We might have guessed this, had we been wise enough, from his appearance. His very colour was uncertain. His mistress could see that he was blue—a very dark, handsome blue Persian. Those who knew less than she did about cats called him black. One, as rash as she was ignorant, said he was brown; but as there are no brown cats Ra could not have been brown. Finally, a so-called friend named him “The Incredible Blue.”
When the Incredible Blue sat at a little distance two large green eyes were all that could be discerned of his features. The blue hair was so extremely dark that it could be hardly distinguished from his black nose and mouth. This gave him an inexpressibly serious appearance.
The solemnity of his aspect was well borne out by the stolidity of his behaviour. There is little to record during his youth except an unrequited attachment to a fox-terrier. In earlier days Ra’s grandmother had been devoted to the same dog—a devotion as little desired and as entirely unreciprocated.
But it was necessary that Ra should leave the object of his devotion and come with us to live in a town; and now it became apparent that his affections had been somehow nipped in the bud. Whether it was the loss of the fox-terrier, the new fear of Taffy’s boisterous pursuits, or the severity of his grandmother’s treatment—for the first time he came into close contact with that formidable lady—whatever the reason may have been, it was plain that Ra’s heart was a guarded fortress. He set himself with steady appetite to rid the house of mice, but he neither gave nor wanted affection.
He would accept a momentary caress delicately offered; but if one stroked him an instant too long, sharp, needle-like teeth took a firm hold of the hand. We apologised once to a cat lover for the sharpness of Ra’s teeth. “I think the claws are worse,” was all he said.

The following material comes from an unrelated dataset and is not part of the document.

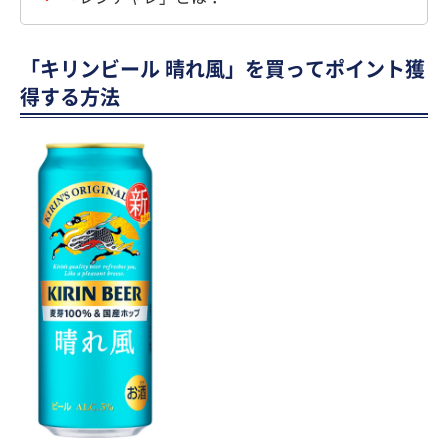
「キリンビール 晴れ風」を買ってポイント獲
得する方法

Ra was an arrant coward. If a wild scuffle of feet was heard overhead we were certain that it was the small agile grandmother in pursuit of Ra. If Taffy were seen careering over the lawn, and leaping into the first fork of the mulberry-tree, it was because Ra had not faced him out for a moment, but was peering with dusky face and wide emerald eyes between the leaves.
Once or twice there was an atmosphere of tension in the house, no movement of cat or dog, and it was found that the three were fixed on the staircase unable to move. Taffy looking up from below with gleaming eyes; Granny malevolently scowling from above; and Ra in sight like Bagheera, in heart like a frightened mouse protected by the very fact that he was between the devil and the deep sea. Taffy did not dare to chase Ra for fear of the claws of the cat above; Granny did not care to begin a scrimmage downstairs, which would land them both under the dog’s nose. So they sat, free but enthralled, till human hands carried them simultaneously away.
But the general tension of feeling grew too great. Ra’s life was a burden through fear, Granny’s through jealousy, Taffy’s through scolding. Ra was sent off to a little house in London, and here his second stage of development began.
He had always been pompous, now he grew grand. It took ten minutes to get him through the door, so measured were his steps, so ceremonious the waving of his tail. He sat in the drawing-room in the largest armchair. Then it irked him that there was no garden, so he searched the street until he discovered a house with a garden, and he went to stay there for days together. A house opposite was being rebuilt, and Ra surveyed the premises and overlooked the workmen, sliding through empty window-frames and prowling along scaffolding with a weight of disapproval in his expression.
Thus Ra, who had hitherto caused no anxiety to his family, now became a growing responsibility; visions of cat stealers, of skin-dealers, of cat’s-meat men, of policemen and lethal chambers began to flit through the imagination whenever Ra was missing—which was almost always. So to save the nerves and sanity of his friends Ra left London.